Georges Hebert Walker Bush est issu d'une famille où la politique et l'engagement dans la vie publique sont des traditions. Elevé dans la religion protestante, il est aussi un pratiquant fervent. Pour lui, le monde est un théâtre où s’affrontent les forces du bien et du mal. En 1944, alors qu’il s’est engagé dans
Mais quel est le bilan du mandat Reagan ? Dans quel contexte George Bush accède t-il au pouvoir en 1989 ? Tout d’abord sur le plan économique, Bush hérite d’un important déficit budgétaire. La pauvreté et l’insécurité dans les villes constituent aussi une dure réalité. Mais sur le plan des relations internationales George Bush hérite d’une situation extérieure beaucoup plus favorable que celle de son prédécesseur. Lui qui dénonçait l’URSS comme « L’empire du mal », l’ère Reagan marque cependant le rapprochement des USA avec L’URSS. Depuis 1985, avec l’ascension progressive de Gorbatchev en URSS, le dialogue est renoué et débute une politique de désarmement des deux parties. C’est une nouvelle détente.
C’est dans ce contexte que, la main gauche posée sur la même Bible que celle utilisée par George Washington deux siècles auparavant, George Bush prête serment le 20 janvier 1989, à midi, au pied du Capitole. Dans son discours d’investiture dont notre texte présente un extrait, Bush se pose en défenseur de l’héritage Reagan et réaffirme un certain nombre de valeurs traditionnelles qui avaient fait leurs preuves : l’éthique du travail, la morale chrétienne, la croyance en Dieu, et la défense de la liberté. Ce sont les mêmes valeurs que Reagan avait réinvesti alors que les USA connaissaient le désarrois de l’après Viet Nam, et ce sont ces valeurs qui redonnèrent confiance aux Américains.
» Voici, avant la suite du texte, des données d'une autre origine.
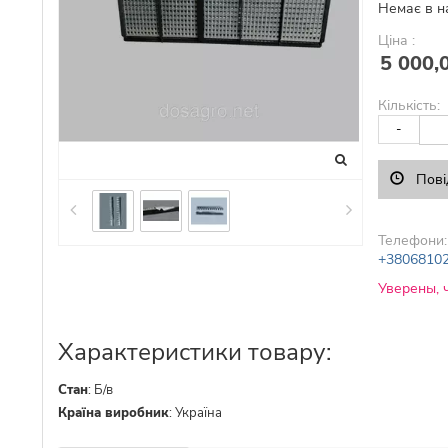
Немає в н
Ціна :
5 000,
Кількість:
-
Пові
Телефони:
+3806810
Уверены, 
Характеристики товару:
Стан
:
Б/в
Країна виробник
:
Україна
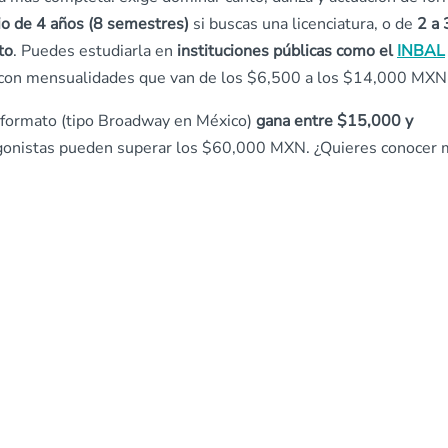
o de 4 años (8 semestres)
si buscas una licenciatura, o de
2 a 
to
. Puedes estudiarla en
instituciones públicas como el
INBAL
te con mensualidades que van de los $6,500 a los $14,000 MXN
 formato (tipo Broadway en México)
gana entre $15,000 y
gonistas pueden superar los $60,000 MXN. ¿Quieres conocer 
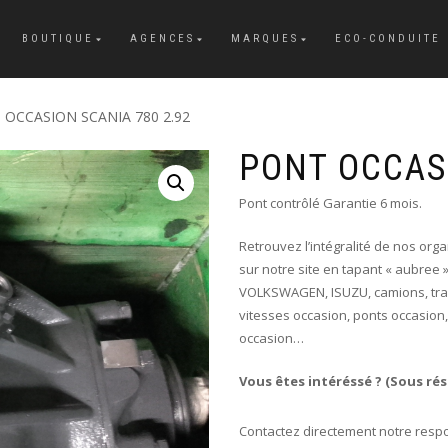
BOUTIQUE
AGENCES
MARQUES
ECO-CONDUITE
 OCCASION SCANIA 780 2.92
PONT OCCASI
Pont contrôlé Garantie 6 mois.
Retrouvez l’intégralité de nos org
sur notre site en tapant « aubree »
VOLKSWAGEN, ISUZU, camions, tracte
vitesses occasion, ponts occasion
occasion…
Vous êtes intéréssé ? (Sous rés
Contactez directement notre resp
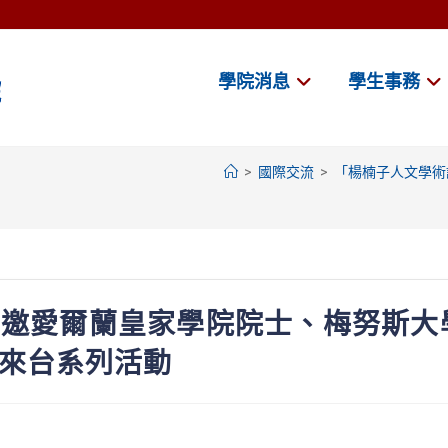
學院消息
學生事務
>
國際交流
>
「楊楠子人文學術講
特邀愛爾蘭皇家學院院士、梅努斯大
n教授來台系列活動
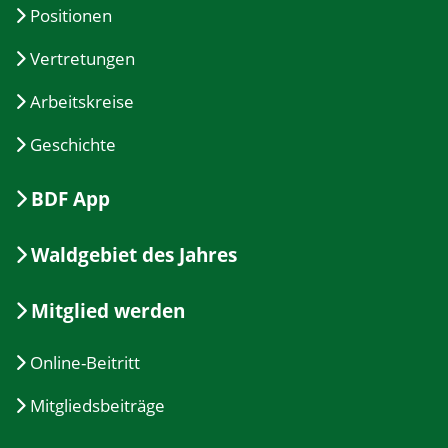
Positionen
Vertretungen
Arbeitskreise
Geschichte
BDF App
Waldgebiet des Jahres
Mitglied werden
Online-Beitritt
Mitgliedsbeiträge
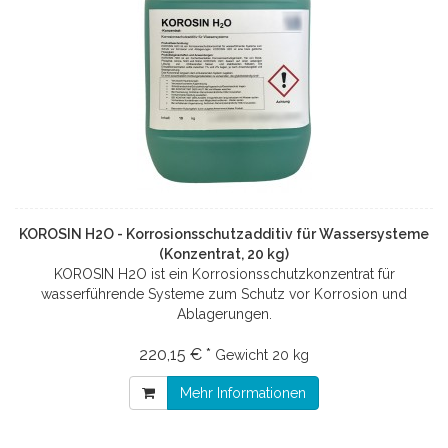
KOROSIN H2O - Korrosionsschutzadditiv für Wassersysteme
(Konzentrat, 20 kg)
KOROSIN H2O ist ein Korrosionsschutzkonzentrat für
wasserführende Systeme zum Schutz vor Korrosion und
Ablagerungen.
220,15 € *
Gewicht
20 kg
Mehr Informationen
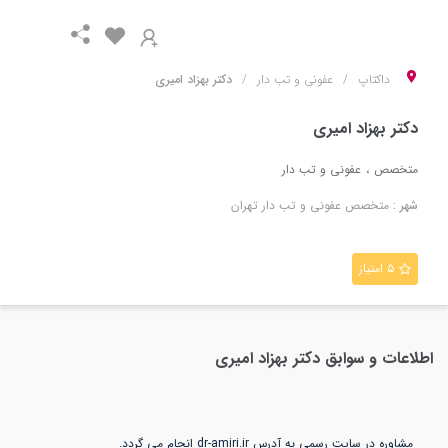
داکتاپ
عفونی و تب دار
دکتر بهزاد امیری
دکتر بهزاد امیری
متخصص
عفونی و تب دار
شهر :
متخصص
عفونی و تب دار
تهران
۵ امتیاز
اطلاعات و سوابق
دکتر بهزاد امیری
مشاوره در سایت رسمی به آدرس dr-amiri.ir انجام می گردد.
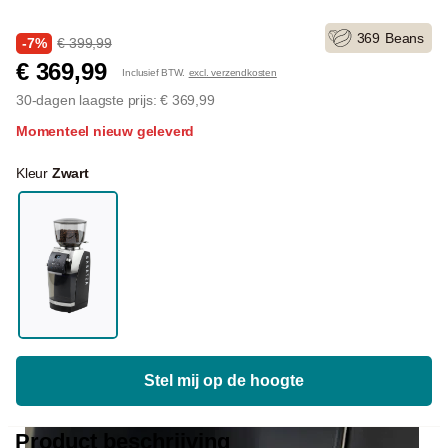
369
Beans
-7%
€ 399,99
€ 369,99
Inclusief BTW.
excl. verzendkosten
30-dagen laagste prijs: € 369,99
Momenteel nieuw geleverd
Kleur
Zwart
Stel mij op de hoogte
Product beschrijving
Ainsi Bush rappelle dans son discours les fondements de l’idéologie américaine, composées de valeurs porteuses d’espoir et de confiance. Il s’agit de rendre aux USA leur responsabilité et leur autorité dans le monde. Mais il faut aussi résoudre les problèmes internes des USA, qui sont comme nous l’avons vu, la pauvreté , la criminalité urbaine, un déficit budgétaire inquiétant, une économie chancelante et c’est sur ces derniers points que Bush clôt son discours.
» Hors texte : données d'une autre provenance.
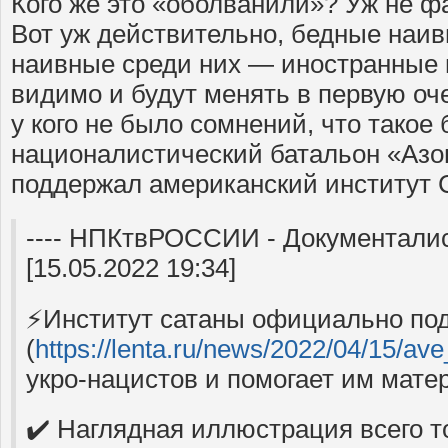
Кого же это «оболванили»? Уж не ф
Вот уж действительно, бедные наи
наивные среди них — иностранные и
видимо и будут менять в первую оче
у кого не было сомнений, что такое
националистический батальон «Азо
поддержал американский институт 
---- НПКтвРОССИИ - Документал
[15.05.2022 19:34]
⚡️Институт сатаны официально по
(
https://lenta.ru/news/2022/04/15/av
укро-нацистов и помогает им мате
✔️ Наглядная иллюстрация всего т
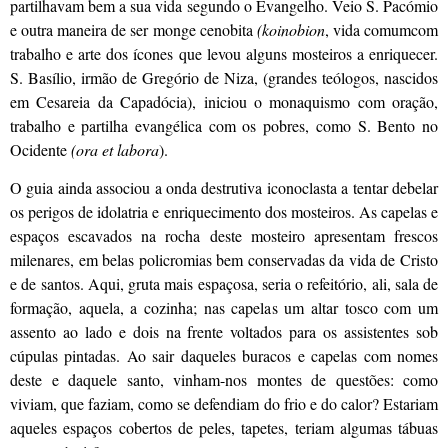
partilhavam bem a sua vida segundo o Evangelho. Veio S. Pacómio
e outra maneira de ser monge cenobita
(koinobion
, vida comumcom
trabalho e arte dos ícones que levou alguns mosteiros a enriquecer.
S. Basílio, irmão de Gregório de Niza, (grandes teólogos, nascidos
em Cesareia da Capadócia), iniciou o monaquismo com oração,
trabalho e partilha evangélica com os pobres, como S. Bento no
Ocidente
(ora et labora
).
O guia ainda associou a onda destrutiva iconoclasta a tentar debelar
os perigos de idolatria e enriquecimento dos mosteiros. As capelas e
espaços escavados na rocha deste mosteiro apresentam frescos
milenares, em belas policromias bem conservadas da vida de Cristo
e de santos. Aqui, gruta mais espaçosa, seria o refeitório, ali, sala de
formação, aquela, a cozinha; nas capelas um altar tosco com um
assento ao lado e dois na frente voltados para os assistentes sob
cúpulas pintadas. Ao sair daqueles buracos e capelas com nomes
deste e daquele santo, vinham-nos montes de questões: como
viviam, que faziam, como se defendiam do frio e do calor? Estariam
aqueles espaços cobertos de peles, tapetes, teriam algumas tábuas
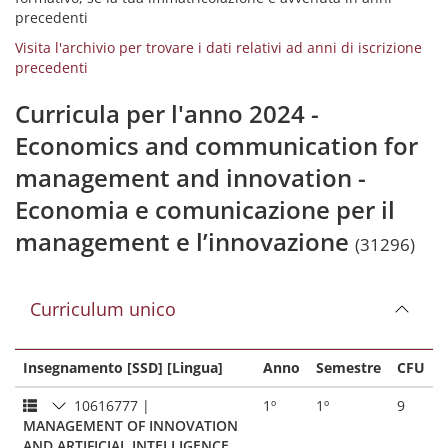
precedenti
Visita l'archivio per trovare i dati relativi ad anni di iscrizione
precedenti
Curricula per l'anno 2024 -
Economics and communication for
management and innovation -
Economia e comunicazione per il
management e l’innovazione
(31296)
Curriculum unico
Insegnamento [SSD] [Lingua]
Anno
Semestre
CFU
10616777
|
1º
1º
9
MANAGEMENT OF INNOVATION
AND ARTIFICIAL INTELLIGENCE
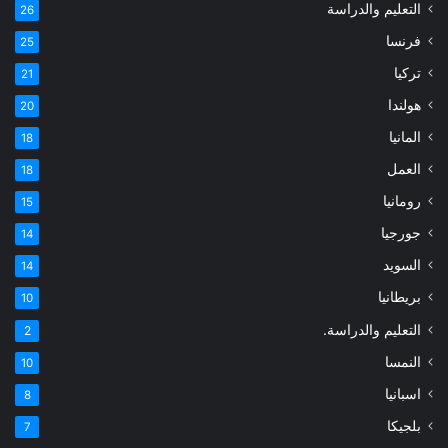
التعليم والدراسة
26
فرنسا
25
تركيا
21
هولندا
20
المانيا
18
العمل
18
رومانيا
15
جورجيا
14
السويد
14
بريطانيا
10
التعليم والدراسة.
2
النمسا
10
اسبانيا
8
بلجيكا
7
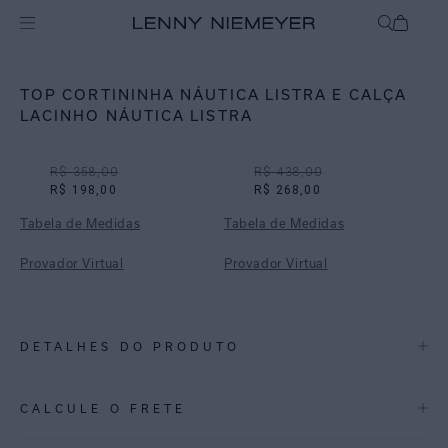
Off
Biquínis
TOP CORTININHA NÁUTICA LISTRA E CALÇA
LACINHO NÁUTICA LISTRA
R$ 358,00
R$ 438,00
R$ 198,00
R$ 268,00
Tabela de Medidas
Tabela de Medidas
Provador Virtual
Provador Virtual
DETALHES DO PRODUTO
REF:
48100818.3930_ 48110923.3930
CALCULE O FRETE
ESTAMPA NÁUTICA LISTRA: Combina listras aquareladas vermelhas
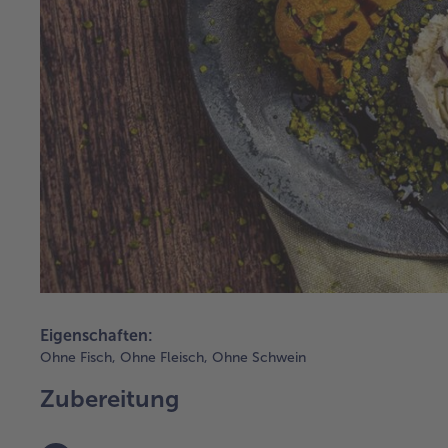
Eigenschaften:
Ohne Fisch,
Ohne Fleisch,
Ohne Schwein
Zubereitung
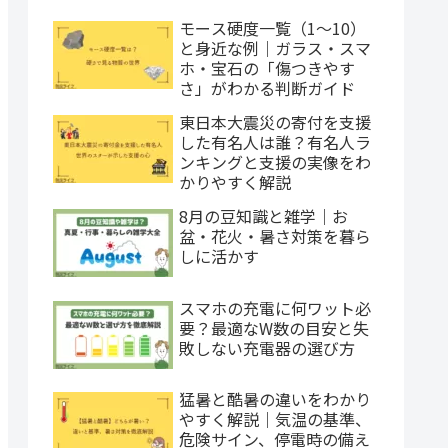
モース硬度一覧（1〜10）
と身近な例｜ガラス・スマ
ホ・宝石の「傷つきやす
さ」がわかる判断ガイド
東日本大震災の寄付を支援
した有名人は誰？有名人ラ
ンキングと支援の実像をわ
かりやすく解説
8月の豆知識と雑学｜お
盆・花火・暑さ対策を暮ら
しに活かす
スマホの充電に何ワット必
要？最適なW数の目安と失
敗しない充電器の選び方
猛暑と酷暑の違いをわかり
やすく解説｜気温の基準、
危険サイン、停電時の備え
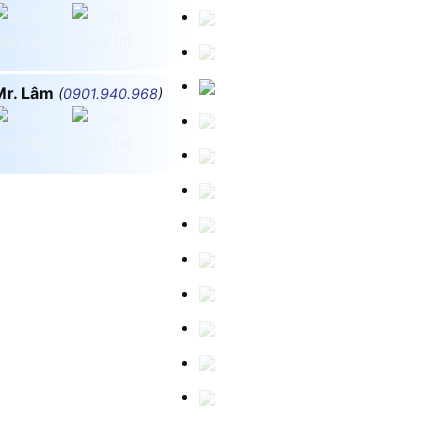
Mr. Lâm
(
0901.940.968
)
Quels sont les fondements de l’idéologie américaine ? En quoi cette idéologie a-t-elle une vocation mondiale ? Comment les valeurs doivent –elles aider a surmonter les problèmes internes du pays ?
L’étude de ce texte se fera en deux parties organisées de manière thématique : dans un premier temps, nous verrons, quelle est la place de la religion dans la vie politique : un Président investi d’un devoir divin qui défend des valeurs chrétiennes. Puis nous étudierons les problèmes internes des Etats-Unis et nous verrons en quoi les Etats-Unis ont une mission pour le monde.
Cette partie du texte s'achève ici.